4. Potential adverse economic impacts of the highway should also be reviewed further in conjunction with Union County officials.

. On May 21, 1981, Z. Wayne Johnson, of NJDOT, wrote to the Mayor of Berkeley Heights to thank him for having met with NJDOT officials on May 8, 1981, and to express NJDOT’s desire “to open a continuous dialogue with Berkeley Heights to help us focus more clearly on your concerns about the project, and thereby, hopefully, resolve them if possible.” Similarly, Johnson wrote on July 15, 1981, to the Mayor of Springfield Township to confirm plans for a meeting on July 23, 1981, to discuss “the 1-78 project and its status.” The letters are quoted in Springfield II, supra, slip op. at 19.

. Section 2A:35A-4 provides, in relevant part:

a. Any person may maintain an action in a court of competent jurisdiction against any other person to enforce, or to restrain the violation of, any statute, regulation or ordinance which is designed to prevent or minimize pollution, impairment or destruction of the environment.

b. Except in those instances where the conduct complained of constitutes a violation of a statute, regulation or ordinance which establishes a more specific standard for the control of pollution, impairment or destruction of the environment, any person may maintain an action in any court of competent jurisdiction for declaratory and equitable relief against any other person for the protection of the environment, or the interest of the public therein, from pollution, impairment or destruction.

. At least 30 per centum of the apportionment made to each State for each of the fiscal years ending September 30, 1978, and September 30, 1979, of the sums authorized in subsection (a) of this section shall be expended by such State for projects for the construction of intercity portions (including beltways) which will close essential gaps in the Interstate System and provide a continuous System.
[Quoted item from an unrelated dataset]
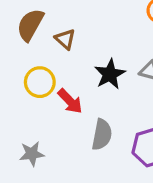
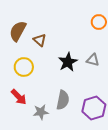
red arrow: (70, 101) -> (19, 97), moved
gray star: (32, 154) -> (41, 112), moved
(2) The Secretary of Transportation shall report to Congress before October 1, 1976, on those intercity portions of the Interstate System the construction of which would be needed to close essential gaps in the System.
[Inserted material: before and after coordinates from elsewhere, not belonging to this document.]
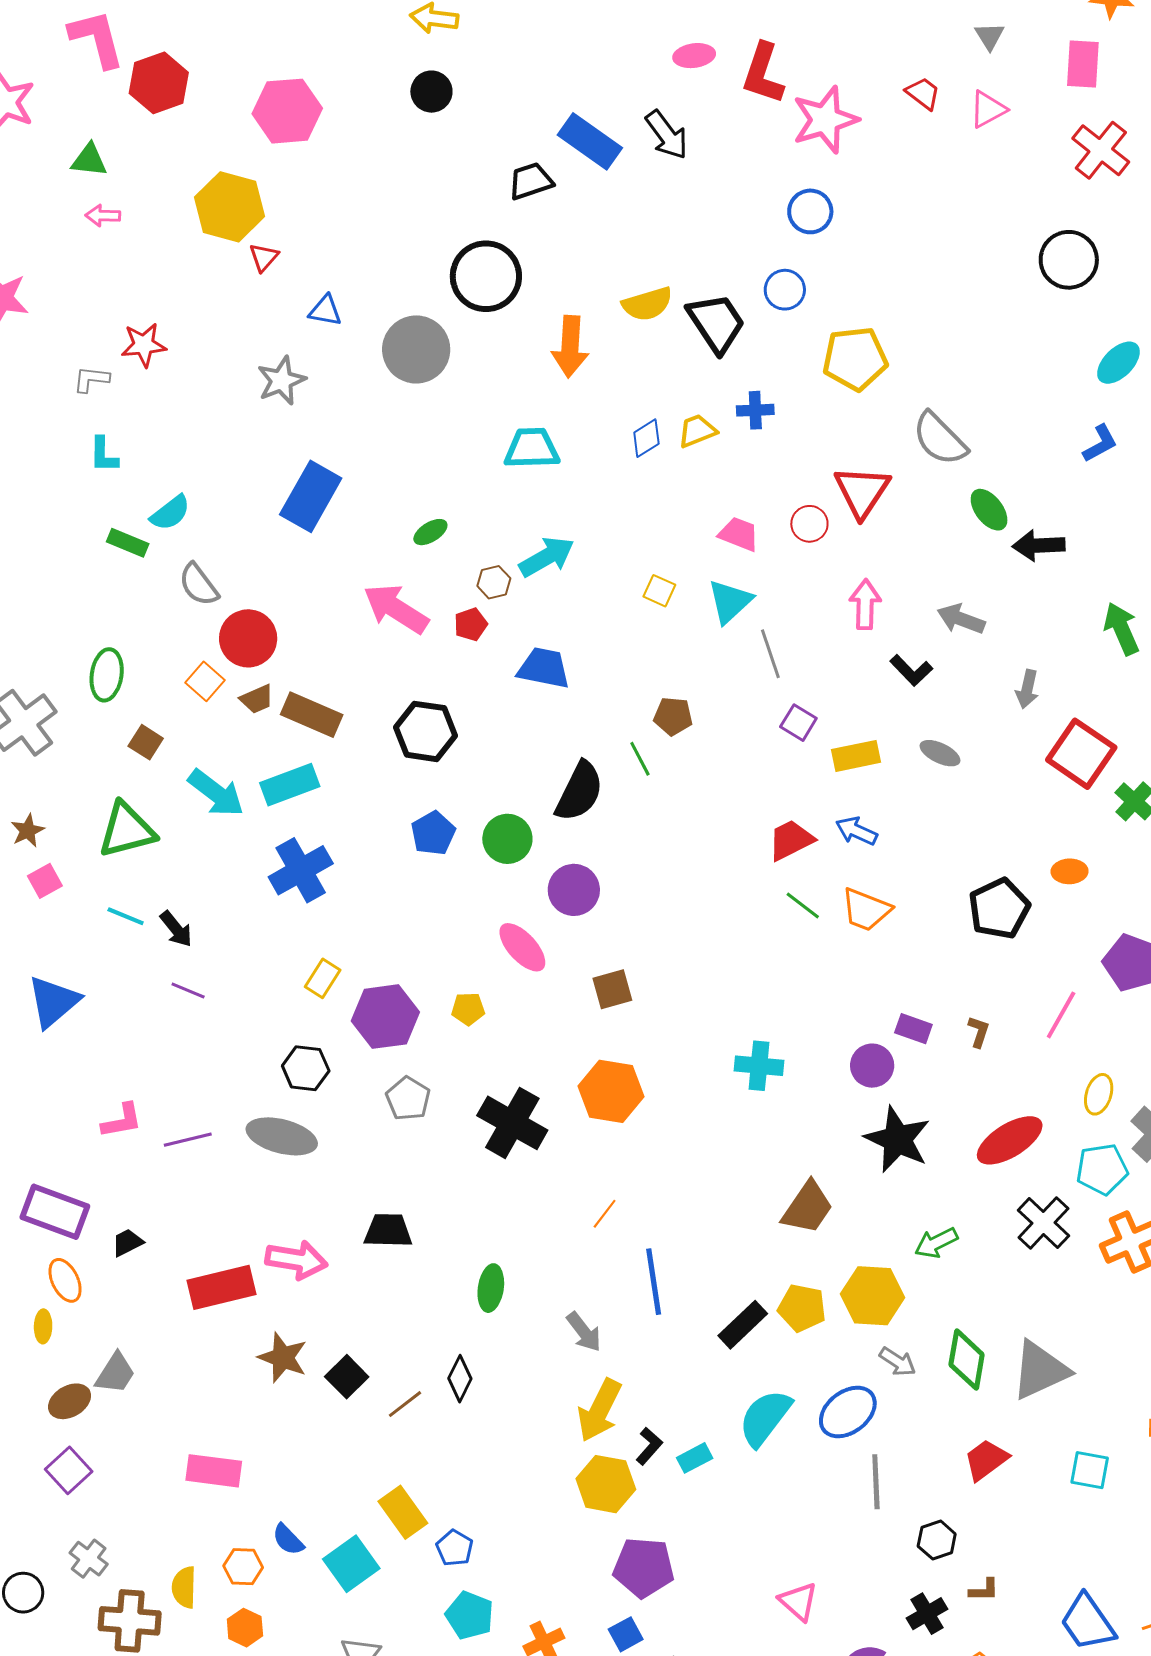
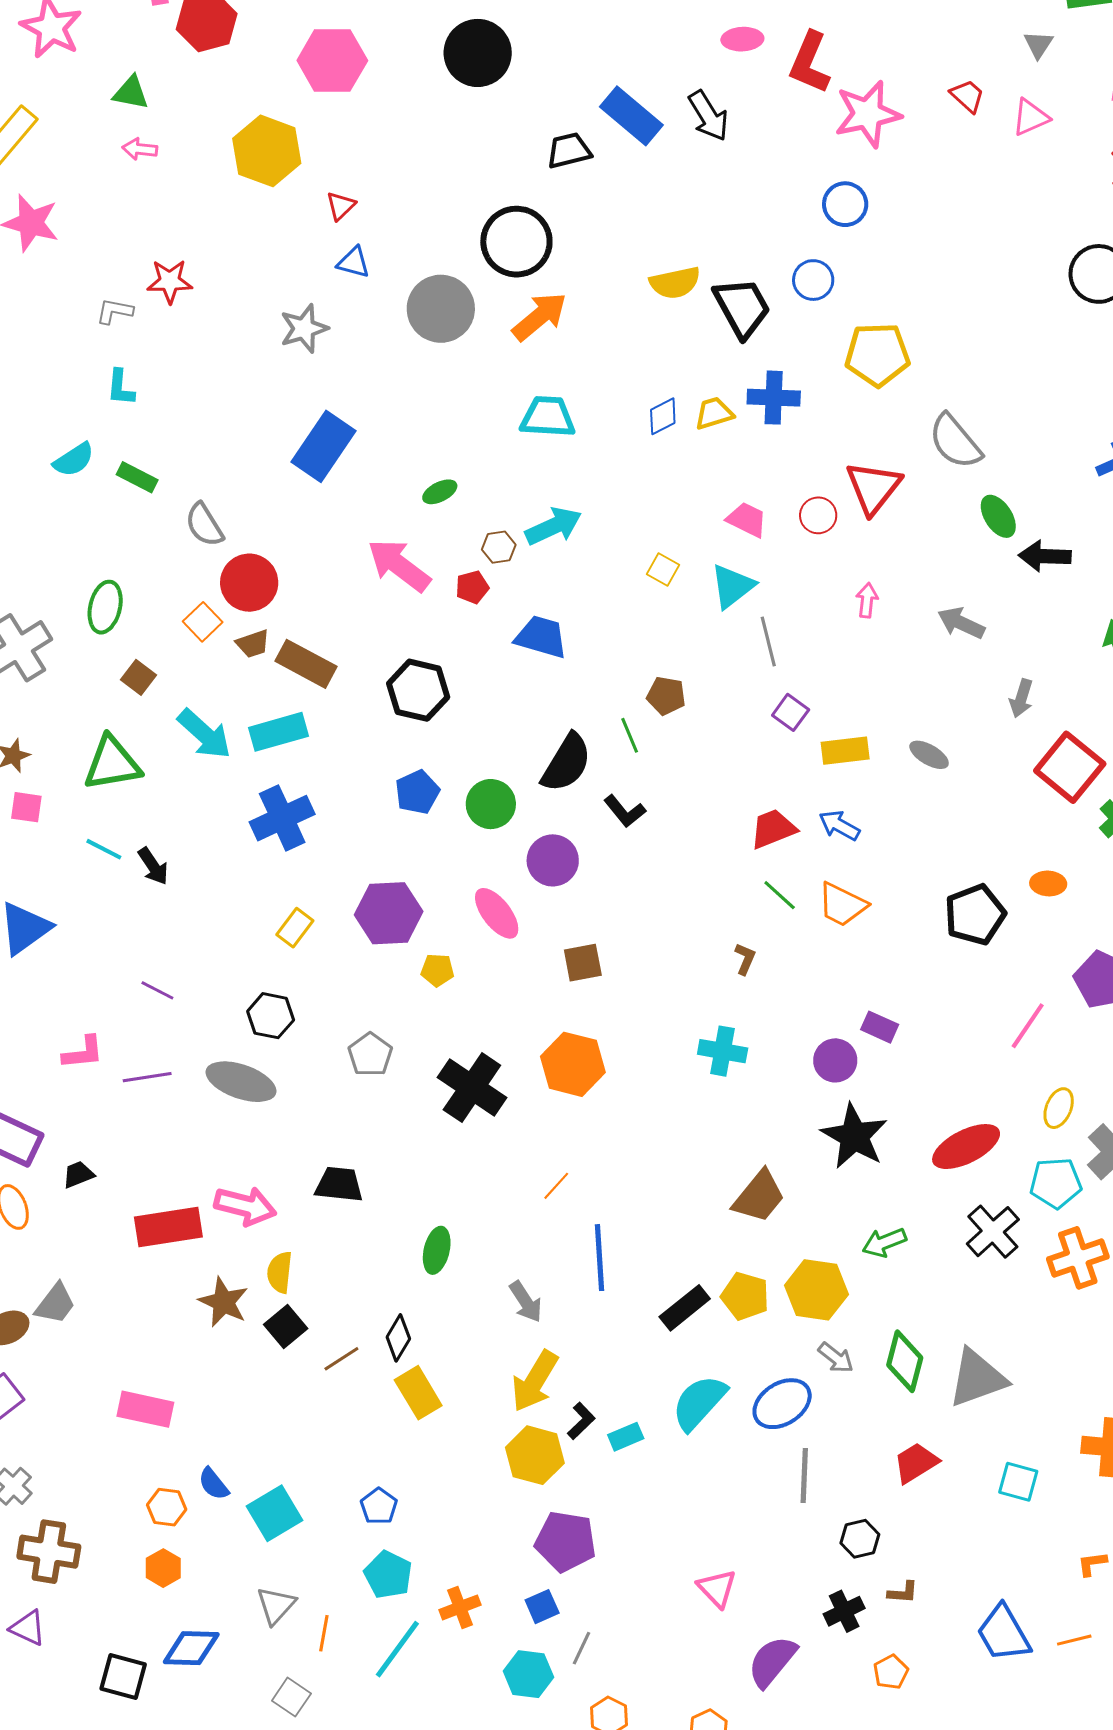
black circle: (431, 92) -> (478, 53), size x1.6
red triangle: (264, 257) -> (341, 206), moved
orange arrow: (570, 346) -> (540, 317), moved, turned -138
blue cross: (755, 410) -> (774, 398), size x1.4
cyan semicircle: (170, 513) -> (74, 460), moved
pink arrow: (865, 604) -> (867, 600), size x0.7
black L-shape: (911, 670) -> (625, 811), moved
pink square: (45, 881) -> (26, 807), turned 32
purple line: (188, 990) -> (157, 990), moved
purple hexagon: (385, 1017) -> (389, 913), moved
brown L-shape: (979, 1032) -> (745, 959), moved
yellow rectangle: (403, 1512) -> (418, 1393), moved
yellow semicircle: (184, 1587) -> (280, 1272), moved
(3) A State which does not have sufficient projects to meet the 30 per centum requirement of paragraph (1) of this subsection may, upon approval of the Secretary of Transportation, be exempt from the requirements of such paragraph to the extent of such inability.

Federal-Aid Highway Act of 1976, Pub.L. No. 94-280, § 102(b), 90 Stat. 425 (1976) (23 U.S.C. § 101 note (1976)).

. Section 103(g) provides:

The Secretary, on July 1, 1974, shall remove from designation as a part of the Interstate System each segment of such system for which a State has not notified the Secretary that such State intends to construct such segment, and which the Secretary finds is not essential to completion of a unified and connected Interstate System. Any segment of the Interstate System, with respect to which a State has not submitted by July 1, 1975, a schedule for the expenditure of funds for completion of construction of such segment or alternative segment within the period of availability of funds authorized to be appropriated for completion of the Interstate System, and with respect to which the State has not provided the Secretary with assurances satisfactory to him that such schedule will be met, shall be removed from designation as a part of the Interstate System. No segment of the Interstate System removed under the authority of the preceding sentence shall thereafter be designated as a part of the Interstate System except as the Secretary finds necessary in the interest of national defense or for other reasons of national interest. This subsection shall not be applicable to any segment of the Interstate System referred to in section 23(a) of the Federal-Aid Highway Act of 1968.